Could've been, would've been, might yet be

Lost connections
vital strong now broken
shattered by absence and
neglect
once meant so much
I miss them
why did I let them go?

Be the nanny
travel 'round the world

Train plane bus
to Chicago
editing a magazine

Marry the plumber?
he couldn't spell
no easy home for an english major

Enjoy injera
doro wat
in Addis Ababa

To much to fit in one carload
weighed down
by choices
vases, pictures, capsules of
memories made
two sets of silverware
a bike
gingerbread houses

Who did I think I was
did I become?

Dancing in the moonlight
weeping at dawn

Going going gone
life flies by

I sit at the computer and type
my life in the letters
print screen
enter
shift

backspace broken

white out
always leaves a mark

The Starting Point

It's Thursday, January 8, 2009. I have two other blogs, they're work related.
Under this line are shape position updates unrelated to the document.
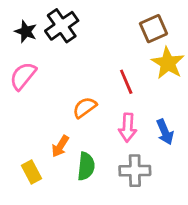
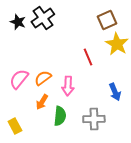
pink semicircle: (23, 76) -> (19, 79), moved
orange semicircle: (85, 108) -> (43, 78), moved
pink arrow: (128, 128) -> (68, 86), moved
yellow rectangle: (32, 172) -> (15, 126), moved

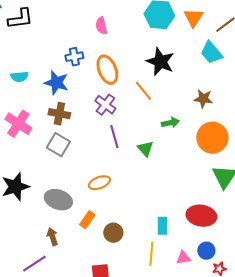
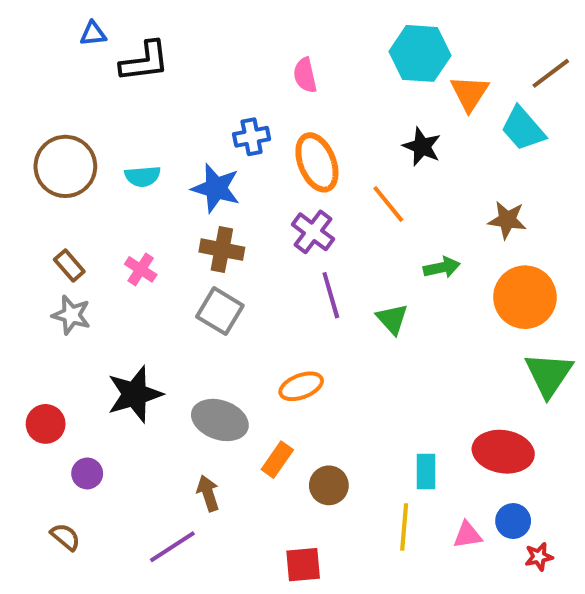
orange triangle: (193, 18) -> (470, 93), moved
black star: (160, 62) -> (422, 147), size x0.7
pink cross: (18, 124) -> (141, 269), size x0.6

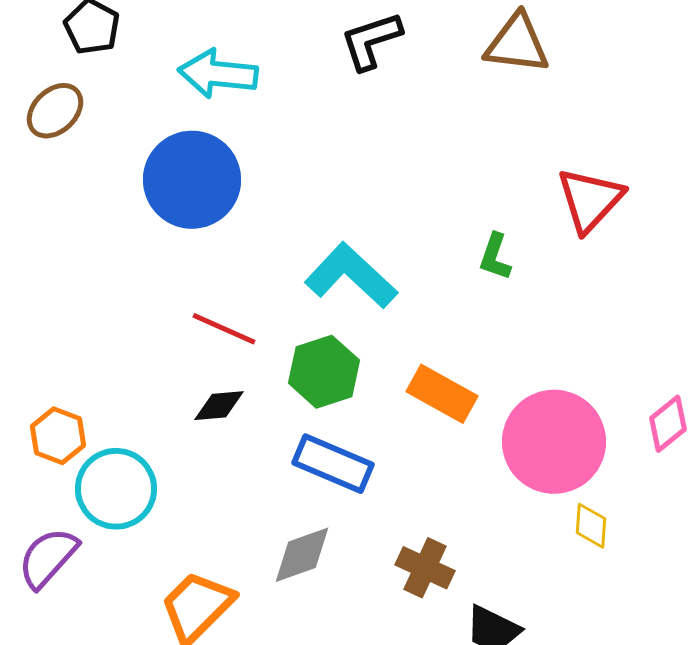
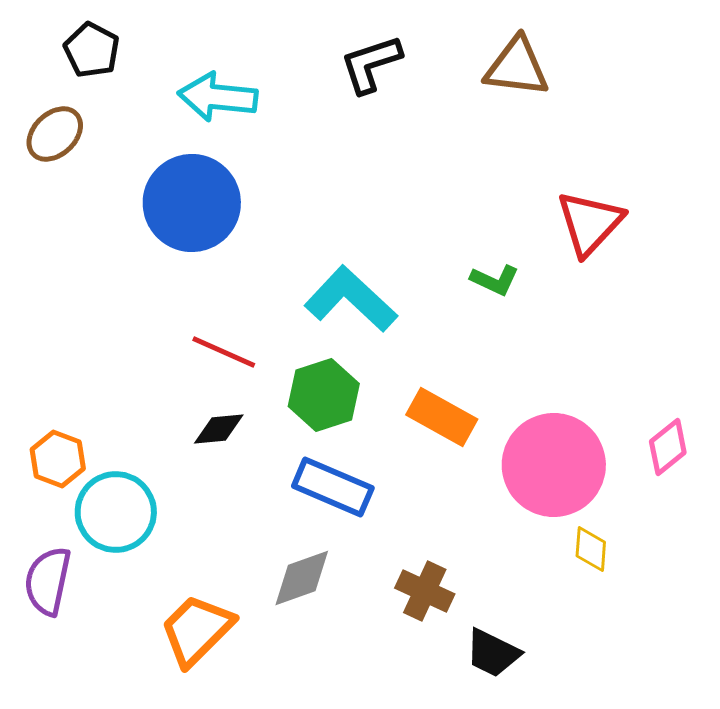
green L-shape: (495, 257) -> (495, 280), turned -84
purple semicircle: (48, 558) -> (48, 581), turned -30

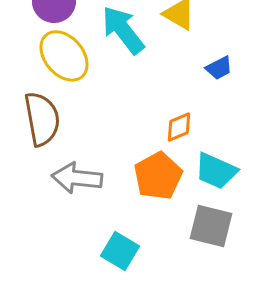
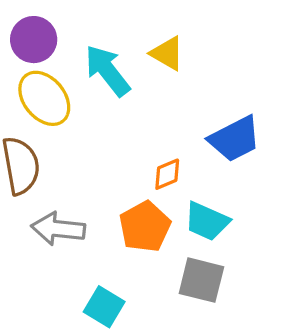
blue trapezoid: (219, 68) -> (235, 139), moved, size x1.8

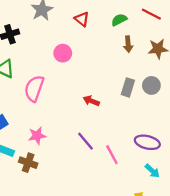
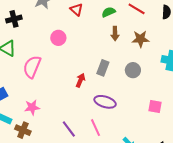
gray rectangle: (128, 87) -> (103, 68), moved
red arrow: (91, 101) -> (80, 80), turned 88
purple line: (85, 141) -> (69, 129), moved
purple ellipse: (147, 142) -> (105, 102), moved

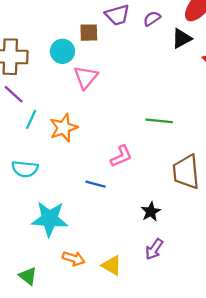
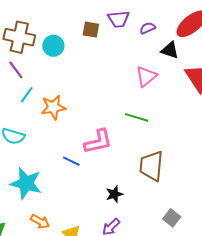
black triangle: (182, 39) -> (170, 50), turned 36
cyan circle: (62, 51) -> (53, 46), moved
pink triangle: (86, 77) -> (146, 76), moved
pink L-shape: (121, 156) -> (98, 142), size x1.4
I'm creating this blog because I need someplace to express myself. Personally. So this blog does not have a theme. Sometimes I'll post the birds I've seen, my newest mosaic work, poetry. Other times, I'll write of my dreams or just mutter under my breath. It is what it is. Talking to myself. Out loud. Graffiti. Writing on the Wall.